Brand comes to grips being with the Clips

NEW YORK -- Should this summer of Clipper surprises end with the matching of Miami's hefty offer to Lamar Odom, Donald Sterling will have committed some $190 million in long-term salaries to three players.

Yes. That Donald Sterling.

It's a level of spending even Elton Brand struggled to believe at first, even though he's the one Clipper -- the first in franchise history -- who was widely considered a lock to be retained at any price.

"I honestly didn't think they would match on me," Brand said this week at Team USA's training camp at John Jay College.

Brand's six-year, $82 million year offer sheet from the Heat was the first of four Match Game rounds for Sterling. The Clippers matched the Brand offer just three days into the 15-day window allotted, later matched Utah's six-year, $42 million offer to Corey Maggette and let Andre Miller go to Denver in a six-year deal worth $51 million.
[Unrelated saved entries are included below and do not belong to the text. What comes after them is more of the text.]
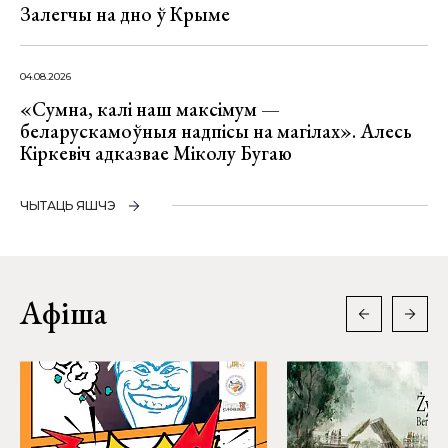
Залегчы на дно ў Крыме
04.08.2026
«Сумна, калі наш максімум —
беларускамоўныя надпісы на магілах». Алесь
Кіркевіч адказвае Міколу Бугаю
ЧЫТАЦЬ ЯШЧЭ
Афіша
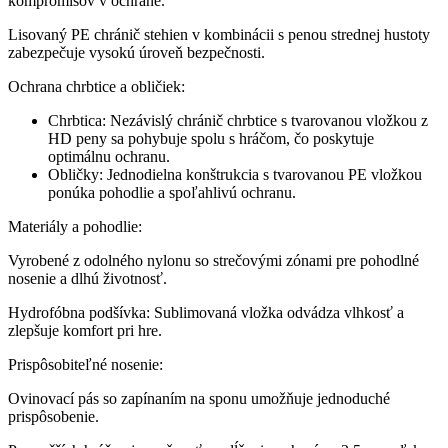
kompromisov v ochrane.
Lisovaný PE chránič stehien v kombinácii s penou strednej hustoty
zabezpečuje vysokú úroveň bezpečnosti.
Ochrana chrbtice a obličiek:
Chrbtica: Nezávislý chránič chrbtice s tvarovanou vložkou z
HD peny sa pohybuje spolu s hráčom, čo poskytuje
optimálnu ochranu.
Obličky: Jednodielna konštrukcia s tvarovanou PE vložkou
ponúka pohodlie a spoľahlivú ochranu.
Materiály a pohodlie:
Vyrobené z odolného nylonu so strečovými zónami pre pohodlné
nosenie a dlhú životnosť.
Hydrofóbna podšívka: Sublimovaná vložka odvádza vlhkosť a
zlepšuje komfort pri hre.
Prispôsobiteľné nosenie:
Ovinovací pás so zapínaním na sponu umožňuje jednoduché
prispôsobenie.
Now it's the Odom round. The Clippers have until Aug. 26 to respond to Miami's six-year, $65 million offer, and sources close to the negotiations insist, unlikely as it sounds to Brand and so many more of us, that the Clips will match again. General manager Elgin Baylor and new coach Mike Dunleavy are among those who have told Odom in recent weeks that he should expect to be back in Los Angeles.

If so, the Clippers can only hope Odom eventually accepts the idea the way Brand has. Odom has spent the past week publicly pleading for the Clippers to let him go, hoping that widespread knowledge of his discontent will make Sterling reluctant to write a third big check. Brand admits that he was just as excited about the prospect of playing for the Heat as Odom is now, but he has let the initial disappointment melt away.

"I put it behind me," Brand said. "I'm ready. I'm a Clipper. They matched, so let's go. Let's get this team right. Let's get to the playoffs."

Brand admits that he was stung at the start of the summer when the Clips, who could have offered him a seven-year deal worth in excess of $100 million, offered less than Miami over six years. After signing the Heat's offer sheet, Brand spoke directly to Sterling, asking the owner if he would be set free. Sterling told Brand there was no chance he'd go unmatched, and Brand has since managed to embrace his status as the history-making First Clipper Ever To Be Paid.

"It's not a bad thing," he said. "Hopefully we're headed towards a brighter future."

Of course, that depends largely on how the Odom situation resolves. Losing Odom without compensation, after letting Miller, Eric Piatkowski (Houston) and Michael Olowokandi (Minnesota) leave for free, would be a major blow. Re-signing Brand and Maggette alone account for a club-record expenditure of $124 million, and there were indeed cheaper ways for Sterling to get to the league-mandated minimum payroll of $32.9 million, but the Clippers' summer only will be considered a mild breakthrough, rather than an outright success, if another key player departs.

Yet even if Odom stays, giving L.A. a core of three players with secured futures and an accomplished coach to mold them, plenty of work remains. The Clippers have lost two starters (Olowokandi and Miller) from a team that underachieved miserably and went 27-55. The chemistry should be worlds better next season, with tangible proof in the locker room that Sterling does know the whereabouts of his checkbook, but having a contented and committed Odom is crucial.

"I don't think it's not workable," Brand said, suggesting that Odom won't be the source of a morale problem if the Clippers indeed hang onto him. "If you go back and read some of (agent) David Falk's quotes before (the Clippers) matched my offer, it's very similar."

Brand's good-soldier optimism is also somewhat of a Clipper first, and he knows it's a must. He knows that the Clippers have to establish a positive environment in the wake of last season's debacle if they expect to make any significant improvements, no matter how much talent is on the roster. Brand knows no one will remember, when the season starts, that Sterling was matching other offers instead of offering those big contracts up front.

"When you get paid, you've got to go out there and produce," Brand said. "Simple as that. That's why I want to definitely get the team right."

That's why he wants to see his childhood pal Odom retained, no matter how loudly Odom says he wants to go. Brand is an unerringly consistent 20-and-10 threat, but the First Clipper Ever To Be Paid isn't going to manage much else without sufficient help.